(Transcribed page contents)

· · · · · · ·

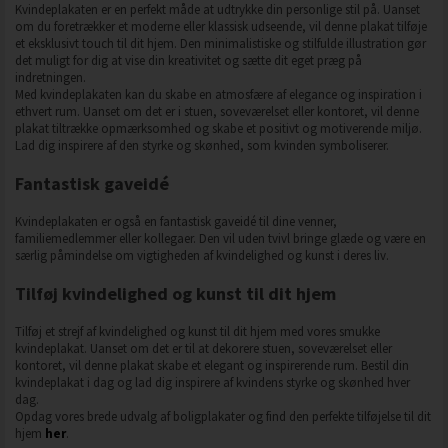
Kvindeplakaten er en perfekt måde at udtrykke din personlige stil på. Uanset
om du foretrækker et moderne eller klassisk udseende, vil denne plakat tilføje
et eksklusivt touch til dit hjem. Den minimalistiske og stilfulde illustration gør
det muligt for dig at vise din kreativitet og sætte dit eget præg på
indretningen.
Med kvindeplakaten kan du skabe en atmosfære af elegance og inspiration i
ethvert rum. Uanset om det er i stuen, soveværelset eller kontoret, vil denne
plakat tiltrække opmærksomhed og skabe et positivt og motiverende miljø.
Lad dig inspirere af den styrke og skønhed, som kvinden symboliserer.
Fantastisk gaveidé
Kvindeplakaten er også en fantastisk gaveidé til dine venner,
familiemedlemmer eller kollegaer. Den vil uden tvivl bringe glæde og være en
særlig påmindelse om vigtigheden af kvindelighed og kunst i deres liv.
Tilføj kvindelighed og kunst til dit hjem
Tilføj et strejf af kvindelighed og kunst til dit hjem med vores smukke
kvindeplakat. Uanset om det er til at dekorere stuen, soveværelset eller
kontoret, vil denne plakat skabe et elegant og inspirerende rum. Bestil din
kvindeplakat i dag og lad dig inspirere af kvindens styrke og skønhed hver
dag.
Opdag vores brede udvalg af boligplakater og find den perfekte tilføjelse til dit
hjem
her
.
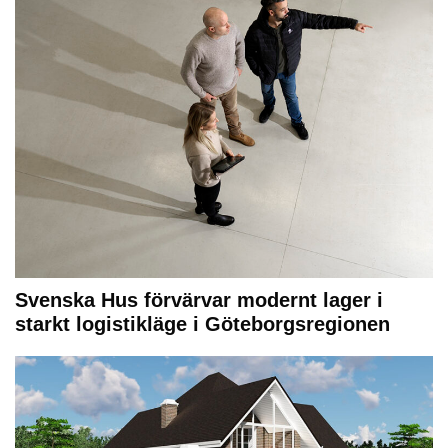
Svenska Hus förvärvar modernt lager i
starkt logistikläge i Göteborgsregionen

· · · · · · ·

Your instructions » Take every line from the data that contains the word "gaveidé".

Expected output »
Fantastisk gaveidé
Kvindeplakaten er også en fantastisk gaveidé til dine venner,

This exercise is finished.